### INFORMATION PROVIDED

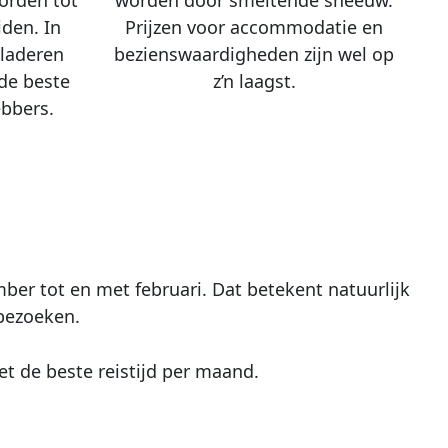
worden door smeltende sneeuw.
orden tot
Prijzen voor accommodatie en
iden. In
bezienswaardigheden zijn wel op
bladeren
z’n laagst.
de beste
ebbers.
er tot en met februari. Dat betekent natuurlijk
 bezoeken.
t de beste reistijd per maand.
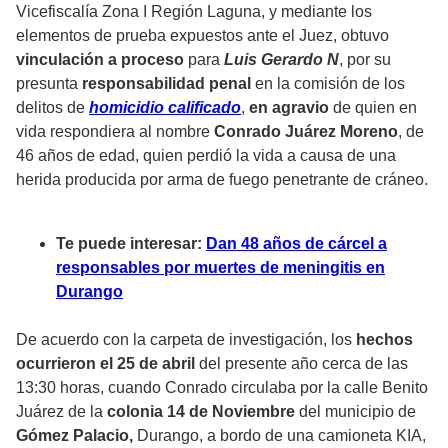
Vicefiscalía Zona I Región Laguna, y mediante los
elementos de prueba expuestos ante el Juez, obtuvo
vinculación a proceso
para
Luis Gerardo N
, por su
presunta
responsabilidad penal
en la comisión de los
delitos de
homicidio calificado
,
en agravio
de quien en
vida respondiera al nombre
Conrado Juárez Moreno
, de
46 años de edad, quien perdió la vida a causa de una
herida producida por arma de fuego penetrante de cráneo.
Te puede interesar:
Dan 48 años de cárcel a
responsables por muertes de meningitis en
Durango
De acuerdo con la carpeta de investigación, los
hechos
ocurrieron el 25 de abril
del presente año cerca de las
13:30 horas, cuando Conrado circulaba por la calle Benito
Juárez de la
colonia 14 de Noviembre
del municipio de
Gómez Palacio,
Durango, a bordo de una camioneta KIA,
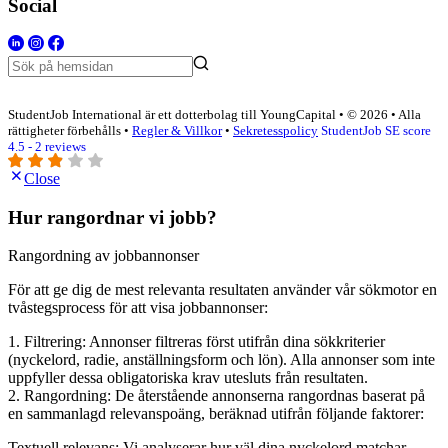
Social
StudentJob International är ett dotterbolag till YoungCapital • © 2026 • Alla
rättigheter förbehålls •
Regler & Villkor
•
Sekretesspolicy
StudentJob SE score
4.5 - 2 reviews
Close
Hur rangordnar vi jobb?
Rangordning av jobbannonser
För att ge dig de mest relevanta resultaten använder vår sökmotor en
tvåstegsprocess för att visa jobbannonser:
1. Filtrering: Annonser filtreras först utifrån dina sökkriterier
(nyckelord, radie, anställningsform och lön). Alla annonser som inte
uppfyller dessa obligatoriska krav utesluts från resultaten.
2. Rangordning: De återstående annonserna rangordnas baserat på
en sammanlagd relevanspoäng, beräknad utifrån följande faktorer:
Textuell relevans: Vi analyserar hur väl dina nyckelord matchar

### TASK ITEM
Every last line above must be reproduced as written, and no pictures belong in the copy.

### EXERCISE ANSWER
worden door smeltende sneeuw.
orden tot
Prijzen voor accommodatie en
iden. In
bezienswaardigheden zijn wel op
bladeren
z’n laagst.
de beste
ebbers.
er tot en met februari. Dat betekent natuurlijk
 bezoeken.
t de beste reistijd per maand.
Vicefiscalía Zona I Región Laguna, y mediante los
elementos de prueba expuestos ante el Juez, obtuvo
vinculación a proceso
para
Luis Gerardo N
, por su
presunta
responsabilidad penal
en la comisión de los
delitos de
homicidio calificado
,
en agravio
de quien en
vida respondiera al nombre
Conrado Juárez Moreno
, de
46 años de edad, quien perdió la vida a causa de una
herida producida por arma de fuego penetrante de cráneo.
Te puede interesar:
Dan 48 años de cárcel a
responsables por muertes de meningitis en
Durango
De acuerdo con la carpeta de investigación, los
hechos
ocurrieron el 25 de abril
del presente año cerca de las
13:30 horas, cuando Conrado circulaba por la calle Benito
Juárez de la
colonia 14 de Noviembre
del municipio de
Gómez Palacio,
Durango, a bordo de una camioneta KIA,
Social
StudentJob International är ett dotterbolag till YoungCapital • © 2026 • Alla
rättigheter förbehålls •
Regler & Villkor
•
Sekretesspolicy
StudentJob SE score
4.5 - 2 reviews
Close
Hur rangordnar vi jobb?
Rangordning av jobbannonser
För att ge dig de mest relevanta resultaten använder vår sökmotor en
tvåstegsprocess för att visa jobbannonser:
1. Filtrering: Annonser filtreras först utifrån dina sökkriterier
(nyckelord, radie, anställningsform och lön). Alla annonser som inte
uppfyller dessa obligatoriska krav utesluts från resultaten.
2. Rangordning: De återstående annonserna rangordnas baserat på
en sammanlagd relevanspoäng, beräknad utifrån följande faktorer:
Textuell relevans: Vi analyserar hur väl dina nyckelord matchar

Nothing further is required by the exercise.